§ Given entries:
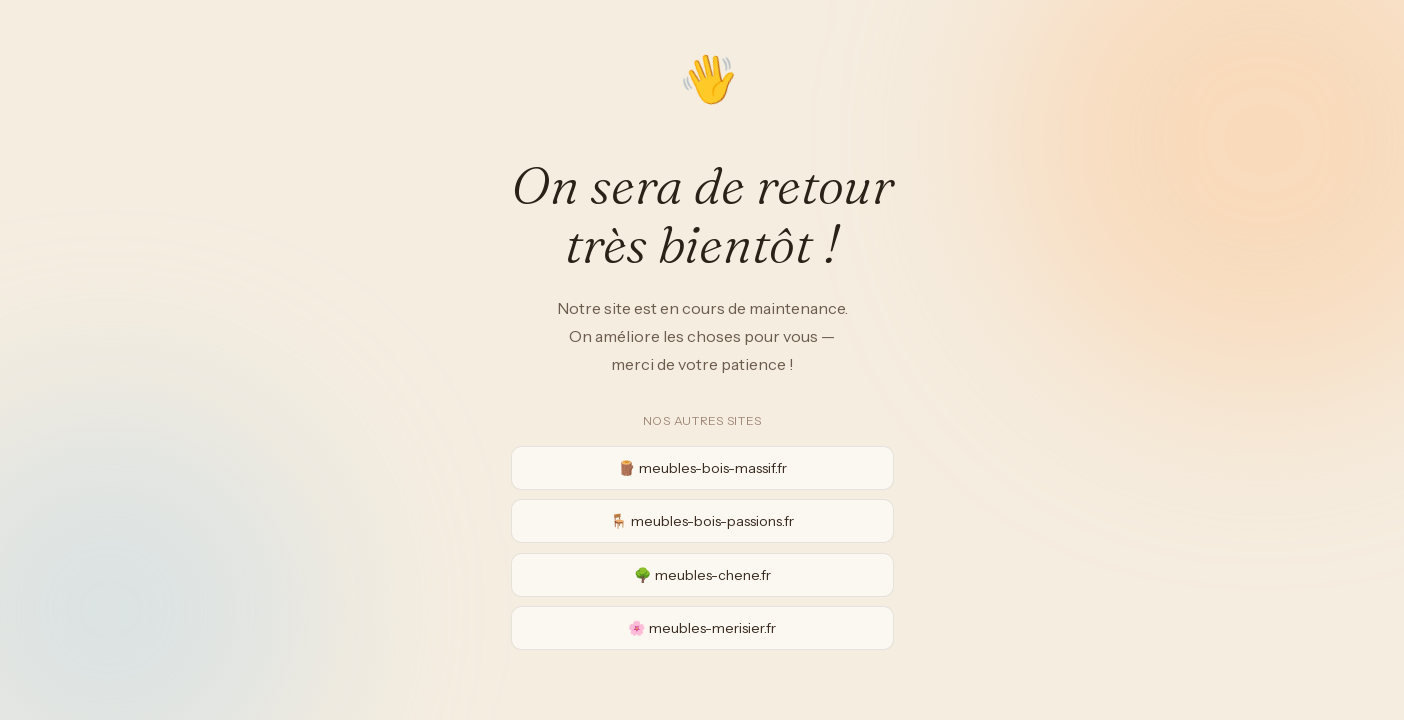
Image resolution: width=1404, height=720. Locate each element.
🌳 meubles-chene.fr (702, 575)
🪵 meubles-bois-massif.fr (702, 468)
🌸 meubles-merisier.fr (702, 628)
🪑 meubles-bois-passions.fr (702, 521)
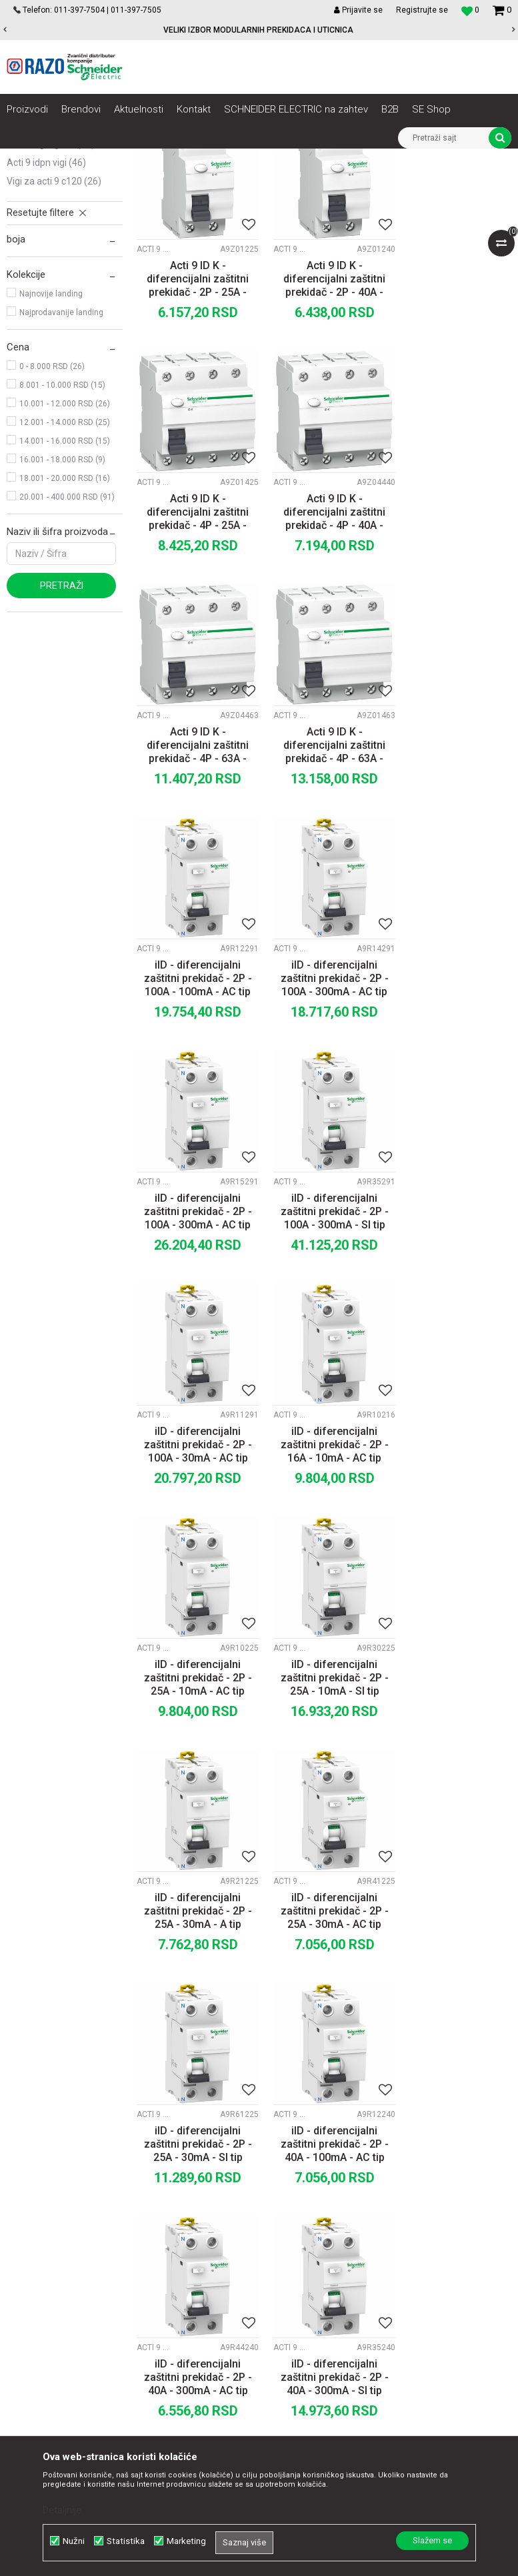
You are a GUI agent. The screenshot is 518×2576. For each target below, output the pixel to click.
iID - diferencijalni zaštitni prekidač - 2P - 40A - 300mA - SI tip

§ Instructions to follow:
Retype each record exactly as it stands, but do not include the pictures.

§ Exercise response:
Image resolution: width=1404, height=720. Locate each element.
🌳 meubles-chene.fr (702, 575)
🪵 meubles-bois-massif.fr (702, 468)
🌸 meubles-merisier.fr (702, 628)
🪑 meubles-bois-passions.fr (702, 521)
You are a GUI agent. The screenshot is 518×2576. For each target below, output the pixel to click.
iID - diferencijalni zaštitni prekidač - 2P - 40A - 300mA - SI tip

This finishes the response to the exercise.